## TASK GOAL
In the data below, which lines contain "mate"? List them by copying each one.

##### DATA FOR ANALYSIS #####

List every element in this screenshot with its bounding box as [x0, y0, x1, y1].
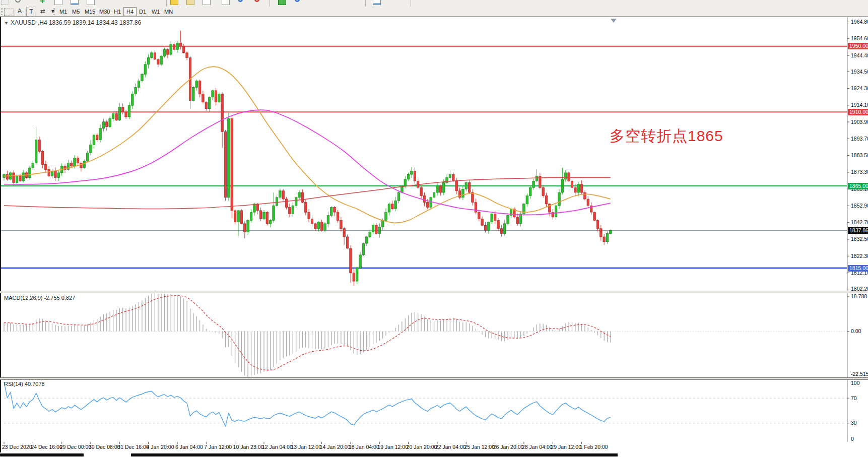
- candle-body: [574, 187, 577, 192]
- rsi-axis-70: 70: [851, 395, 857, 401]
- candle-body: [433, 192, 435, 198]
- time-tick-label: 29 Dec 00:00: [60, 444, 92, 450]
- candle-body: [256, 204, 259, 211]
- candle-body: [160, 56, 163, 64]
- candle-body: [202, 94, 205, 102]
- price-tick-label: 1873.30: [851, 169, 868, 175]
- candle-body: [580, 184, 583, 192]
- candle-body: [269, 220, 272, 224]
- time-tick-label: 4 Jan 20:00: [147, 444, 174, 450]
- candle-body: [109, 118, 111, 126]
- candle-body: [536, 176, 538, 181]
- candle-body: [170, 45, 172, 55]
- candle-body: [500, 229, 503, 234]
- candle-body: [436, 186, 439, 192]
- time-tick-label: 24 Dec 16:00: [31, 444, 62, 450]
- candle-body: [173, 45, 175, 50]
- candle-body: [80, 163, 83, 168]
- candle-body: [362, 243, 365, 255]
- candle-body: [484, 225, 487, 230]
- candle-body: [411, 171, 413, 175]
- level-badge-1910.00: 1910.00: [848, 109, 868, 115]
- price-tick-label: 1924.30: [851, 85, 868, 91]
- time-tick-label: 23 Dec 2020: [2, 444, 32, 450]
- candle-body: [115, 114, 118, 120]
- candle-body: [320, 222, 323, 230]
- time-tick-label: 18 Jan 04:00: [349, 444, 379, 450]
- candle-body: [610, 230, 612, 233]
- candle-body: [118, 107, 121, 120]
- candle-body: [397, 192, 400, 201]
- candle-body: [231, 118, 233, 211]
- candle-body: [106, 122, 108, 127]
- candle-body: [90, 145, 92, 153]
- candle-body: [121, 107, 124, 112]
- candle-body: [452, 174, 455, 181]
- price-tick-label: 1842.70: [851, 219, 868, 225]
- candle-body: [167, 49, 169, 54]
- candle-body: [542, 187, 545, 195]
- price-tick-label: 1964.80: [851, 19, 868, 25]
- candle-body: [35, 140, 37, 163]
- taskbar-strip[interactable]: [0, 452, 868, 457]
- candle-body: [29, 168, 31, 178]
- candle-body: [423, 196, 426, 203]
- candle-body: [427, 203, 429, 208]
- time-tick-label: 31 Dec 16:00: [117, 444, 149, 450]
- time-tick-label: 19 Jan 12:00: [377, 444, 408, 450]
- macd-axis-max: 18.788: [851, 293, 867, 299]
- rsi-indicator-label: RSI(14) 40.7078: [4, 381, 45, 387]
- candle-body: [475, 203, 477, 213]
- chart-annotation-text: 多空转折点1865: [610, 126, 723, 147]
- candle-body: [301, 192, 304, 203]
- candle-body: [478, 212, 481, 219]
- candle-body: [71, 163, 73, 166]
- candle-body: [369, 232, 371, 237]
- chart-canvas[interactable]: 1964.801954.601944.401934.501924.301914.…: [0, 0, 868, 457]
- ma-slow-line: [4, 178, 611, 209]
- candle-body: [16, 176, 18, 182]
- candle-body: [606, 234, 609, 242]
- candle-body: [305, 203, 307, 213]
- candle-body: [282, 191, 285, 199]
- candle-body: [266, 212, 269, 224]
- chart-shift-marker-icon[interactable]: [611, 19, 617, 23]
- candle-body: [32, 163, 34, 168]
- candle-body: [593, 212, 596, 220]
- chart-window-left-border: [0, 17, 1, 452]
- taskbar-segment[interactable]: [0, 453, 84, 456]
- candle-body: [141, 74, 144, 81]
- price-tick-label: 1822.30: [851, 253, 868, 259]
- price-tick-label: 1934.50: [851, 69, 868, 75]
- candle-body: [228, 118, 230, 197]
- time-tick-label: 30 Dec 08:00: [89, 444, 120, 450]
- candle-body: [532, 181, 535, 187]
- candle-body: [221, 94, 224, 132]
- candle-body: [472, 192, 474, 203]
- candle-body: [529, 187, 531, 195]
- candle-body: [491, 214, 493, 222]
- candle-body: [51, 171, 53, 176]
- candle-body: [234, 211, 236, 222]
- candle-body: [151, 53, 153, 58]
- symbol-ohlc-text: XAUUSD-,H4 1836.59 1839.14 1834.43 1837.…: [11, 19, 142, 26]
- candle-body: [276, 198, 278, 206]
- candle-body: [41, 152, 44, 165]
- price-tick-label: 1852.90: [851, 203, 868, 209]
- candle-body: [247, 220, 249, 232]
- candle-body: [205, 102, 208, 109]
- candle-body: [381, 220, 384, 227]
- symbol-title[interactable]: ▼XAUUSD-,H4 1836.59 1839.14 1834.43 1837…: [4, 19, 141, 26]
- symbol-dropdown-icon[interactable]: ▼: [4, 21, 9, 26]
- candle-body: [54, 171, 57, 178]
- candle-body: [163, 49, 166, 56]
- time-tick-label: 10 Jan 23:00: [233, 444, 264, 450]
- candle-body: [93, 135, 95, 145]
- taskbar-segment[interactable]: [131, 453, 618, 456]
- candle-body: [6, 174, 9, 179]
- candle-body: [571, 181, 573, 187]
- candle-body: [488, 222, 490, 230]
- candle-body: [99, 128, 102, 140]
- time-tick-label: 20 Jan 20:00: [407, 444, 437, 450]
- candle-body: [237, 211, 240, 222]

#####
##### DATA FOR ANALYSIS #####

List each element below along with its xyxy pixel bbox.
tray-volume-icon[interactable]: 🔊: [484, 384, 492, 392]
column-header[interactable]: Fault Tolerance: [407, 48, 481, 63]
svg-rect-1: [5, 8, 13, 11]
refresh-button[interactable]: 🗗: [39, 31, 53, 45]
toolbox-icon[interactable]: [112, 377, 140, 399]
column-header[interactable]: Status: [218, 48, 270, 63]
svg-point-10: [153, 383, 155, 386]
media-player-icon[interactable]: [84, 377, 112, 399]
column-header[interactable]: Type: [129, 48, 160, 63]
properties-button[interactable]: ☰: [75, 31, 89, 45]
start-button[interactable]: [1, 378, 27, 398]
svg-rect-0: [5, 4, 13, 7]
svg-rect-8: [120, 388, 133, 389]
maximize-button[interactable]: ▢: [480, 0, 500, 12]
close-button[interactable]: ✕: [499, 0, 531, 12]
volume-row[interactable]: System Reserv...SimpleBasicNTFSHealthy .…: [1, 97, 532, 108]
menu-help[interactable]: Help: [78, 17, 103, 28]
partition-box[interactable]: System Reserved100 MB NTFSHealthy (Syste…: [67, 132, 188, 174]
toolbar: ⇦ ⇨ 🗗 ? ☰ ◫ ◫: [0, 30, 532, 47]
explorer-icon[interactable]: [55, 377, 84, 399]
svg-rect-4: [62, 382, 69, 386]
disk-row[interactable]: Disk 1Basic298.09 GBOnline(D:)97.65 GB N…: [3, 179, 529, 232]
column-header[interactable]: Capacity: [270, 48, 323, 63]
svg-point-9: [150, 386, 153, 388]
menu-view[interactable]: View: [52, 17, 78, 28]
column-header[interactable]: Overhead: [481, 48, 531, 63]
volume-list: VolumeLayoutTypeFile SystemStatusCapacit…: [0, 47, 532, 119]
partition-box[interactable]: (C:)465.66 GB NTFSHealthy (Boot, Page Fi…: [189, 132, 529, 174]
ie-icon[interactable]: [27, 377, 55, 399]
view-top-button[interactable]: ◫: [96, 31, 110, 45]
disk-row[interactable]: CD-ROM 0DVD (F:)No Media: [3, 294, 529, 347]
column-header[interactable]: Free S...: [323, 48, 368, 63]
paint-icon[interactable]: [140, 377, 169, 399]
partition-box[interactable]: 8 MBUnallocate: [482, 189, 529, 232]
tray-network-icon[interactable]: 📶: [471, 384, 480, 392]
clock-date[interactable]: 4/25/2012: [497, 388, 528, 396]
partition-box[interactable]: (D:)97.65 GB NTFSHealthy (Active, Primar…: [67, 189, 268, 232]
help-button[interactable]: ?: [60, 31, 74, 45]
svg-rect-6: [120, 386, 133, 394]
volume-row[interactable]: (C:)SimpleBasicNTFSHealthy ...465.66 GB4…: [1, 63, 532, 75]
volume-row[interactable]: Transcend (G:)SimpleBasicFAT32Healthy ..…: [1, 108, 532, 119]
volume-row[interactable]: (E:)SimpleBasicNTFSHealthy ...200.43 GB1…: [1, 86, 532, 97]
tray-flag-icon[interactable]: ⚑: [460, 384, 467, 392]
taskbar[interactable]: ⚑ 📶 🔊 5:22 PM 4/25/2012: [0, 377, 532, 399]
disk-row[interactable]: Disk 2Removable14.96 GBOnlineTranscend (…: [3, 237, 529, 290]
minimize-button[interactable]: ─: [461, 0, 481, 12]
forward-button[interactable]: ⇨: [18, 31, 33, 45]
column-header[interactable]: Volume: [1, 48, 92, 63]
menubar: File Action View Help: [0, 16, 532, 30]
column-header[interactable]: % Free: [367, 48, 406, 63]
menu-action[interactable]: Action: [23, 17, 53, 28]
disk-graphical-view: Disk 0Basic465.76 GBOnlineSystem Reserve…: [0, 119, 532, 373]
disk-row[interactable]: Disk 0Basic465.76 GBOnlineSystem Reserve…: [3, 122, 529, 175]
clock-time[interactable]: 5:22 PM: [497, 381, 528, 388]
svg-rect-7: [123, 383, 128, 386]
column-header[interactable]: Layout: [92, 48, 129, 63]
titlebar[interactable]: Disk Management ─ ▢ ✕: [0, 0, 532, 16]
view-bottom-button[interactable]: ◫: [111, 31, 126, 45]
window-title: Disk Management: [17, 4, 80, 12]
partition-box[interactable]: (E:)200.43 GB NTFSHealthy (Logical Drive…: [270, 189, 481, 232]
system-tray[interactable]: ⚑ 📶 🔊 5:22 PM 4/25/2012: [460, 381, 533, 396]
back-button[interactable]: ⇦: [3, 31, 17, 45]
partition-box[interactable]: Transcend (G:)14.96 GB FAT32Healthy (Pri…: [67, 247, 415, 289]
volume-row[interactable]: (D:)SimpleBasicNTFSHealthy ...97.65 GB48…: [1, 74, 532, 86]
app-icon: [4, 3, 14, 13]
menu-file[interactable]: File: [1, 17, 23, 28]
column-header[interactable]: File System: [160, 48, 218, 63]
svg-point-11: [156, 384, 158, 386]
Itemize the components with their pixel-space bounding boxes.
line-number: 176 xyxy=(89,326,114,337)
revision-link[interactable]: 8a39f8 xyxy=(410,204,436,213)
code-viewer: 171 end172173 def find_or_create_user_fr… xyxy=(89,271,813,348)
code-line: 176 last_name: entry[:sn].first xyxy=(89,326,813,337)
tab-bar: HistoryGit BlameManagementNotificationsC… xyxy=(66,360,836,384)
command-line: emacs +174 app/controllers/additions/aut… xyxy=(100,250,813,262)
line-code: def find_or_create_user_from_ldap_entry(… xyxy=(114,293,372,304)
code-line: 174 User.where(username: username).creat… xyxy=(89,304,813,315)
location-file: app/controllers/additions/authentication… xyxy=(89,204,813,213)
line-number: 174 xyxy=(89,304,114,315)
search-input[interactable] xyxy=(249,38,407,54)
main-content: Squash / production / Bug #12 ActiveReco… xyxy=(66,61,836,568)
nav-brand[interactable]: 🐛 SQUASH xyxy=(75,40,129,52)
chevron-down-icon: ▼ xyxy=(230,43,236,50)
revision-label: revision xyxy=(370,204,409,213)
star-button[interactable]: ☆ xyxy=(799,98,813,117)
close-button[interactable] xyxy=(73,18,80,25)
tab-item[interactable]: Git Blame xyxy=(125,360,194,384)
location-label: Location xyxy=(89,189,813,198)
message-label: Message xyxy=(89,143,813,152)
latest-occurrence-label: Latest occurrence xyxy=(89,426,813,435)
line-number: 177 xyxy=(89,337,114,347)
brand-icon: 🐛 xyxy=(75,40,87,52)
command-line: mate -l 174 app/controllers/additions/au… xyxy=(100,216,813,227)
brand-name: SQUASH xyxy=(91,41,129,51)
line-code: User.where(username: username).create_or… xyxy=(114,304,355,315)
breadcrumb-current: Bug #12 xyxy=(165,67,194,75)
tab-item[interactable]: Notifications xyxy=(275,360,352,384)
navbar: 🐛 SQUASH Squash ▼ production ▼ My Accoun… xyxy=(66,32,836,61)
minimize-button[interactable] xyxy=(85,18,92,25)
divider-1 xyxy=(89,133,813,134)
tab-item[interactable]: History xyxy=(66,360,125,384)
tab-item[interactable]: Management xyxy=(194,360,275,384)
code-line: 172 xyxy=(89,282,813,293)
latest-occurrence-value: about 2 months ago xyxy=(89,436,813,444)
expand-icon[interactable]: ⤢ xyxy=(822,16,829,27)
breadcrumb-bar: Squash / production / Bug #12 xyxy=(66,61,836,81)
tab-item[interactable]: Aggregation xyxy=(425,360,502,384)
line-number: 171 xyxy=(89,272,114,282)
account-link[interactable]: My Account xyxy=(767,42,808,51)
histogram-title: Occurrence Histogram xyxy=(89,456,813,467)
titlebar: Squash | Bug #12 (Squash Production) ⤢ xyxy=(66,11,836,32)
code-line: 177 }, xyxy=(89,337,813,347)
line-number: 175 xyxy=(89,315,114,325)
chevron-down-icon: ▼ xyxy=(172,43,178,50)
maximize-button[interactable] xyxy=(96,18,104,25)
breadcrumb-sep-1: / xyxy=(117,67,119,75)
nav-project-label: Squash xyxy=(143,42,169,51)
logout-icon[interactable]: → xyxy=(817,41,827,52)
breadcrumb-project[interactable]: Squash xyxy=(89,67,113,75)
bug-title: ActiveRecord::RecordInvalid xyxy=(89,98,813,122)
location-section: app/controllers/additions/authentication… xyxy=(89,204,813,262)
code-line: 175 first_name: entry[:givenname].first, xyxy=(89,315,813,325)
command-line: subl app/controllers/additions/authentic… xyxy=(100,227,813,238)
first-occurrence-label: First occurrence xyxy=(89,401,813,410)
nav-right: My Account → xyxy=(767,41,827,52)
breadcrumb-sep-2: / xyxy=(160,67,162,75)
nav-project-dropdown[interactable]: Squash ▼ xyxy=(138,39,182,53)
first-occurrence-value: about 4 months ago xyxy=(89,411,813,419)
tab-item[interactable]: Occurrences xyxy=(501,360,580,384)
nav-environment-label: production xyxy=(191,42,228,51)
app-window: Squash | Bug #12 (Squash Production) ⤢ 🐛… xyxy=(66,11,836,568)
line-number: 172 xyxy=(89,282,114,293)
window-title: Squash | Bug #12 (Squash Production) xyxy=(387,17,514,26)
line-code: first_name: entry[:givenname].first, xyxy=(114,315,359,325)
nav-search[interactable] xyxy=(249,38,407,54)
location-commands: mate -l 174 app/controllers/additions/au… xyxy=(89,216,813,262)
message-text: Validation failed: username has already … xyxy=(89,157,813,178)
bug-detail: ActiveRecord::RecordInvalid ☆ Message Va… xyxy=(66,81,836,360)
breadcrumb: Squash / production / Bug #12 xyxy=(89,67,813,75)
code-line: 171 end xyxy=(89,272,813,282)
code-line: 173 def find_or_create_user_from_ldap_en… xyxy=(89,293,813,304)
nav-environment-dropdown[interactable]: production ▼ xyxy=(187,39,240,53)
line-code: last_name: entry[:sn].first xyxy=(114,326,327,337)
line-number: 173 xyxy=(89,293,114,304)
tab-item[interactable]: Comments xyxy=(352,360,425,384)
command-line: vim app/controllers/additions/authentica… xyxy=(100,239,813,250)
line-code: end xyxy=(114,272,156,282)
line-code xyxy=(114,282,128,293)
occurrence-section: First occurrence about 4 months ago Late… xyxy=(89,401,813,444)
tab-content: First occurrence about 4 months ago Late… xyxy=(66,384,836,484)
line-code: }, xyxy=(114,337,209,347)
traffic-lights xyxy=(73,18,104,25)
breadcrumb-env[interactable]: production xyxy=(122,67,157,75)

#####

## EXERCISE SOLUTION
command-line: mate -l 174 app/controllers/additions/au… xyxy=(100,216,813,227)
location-commands: mate -l 174 app/controllers/additions/au… xyxy=(89,216,813,262)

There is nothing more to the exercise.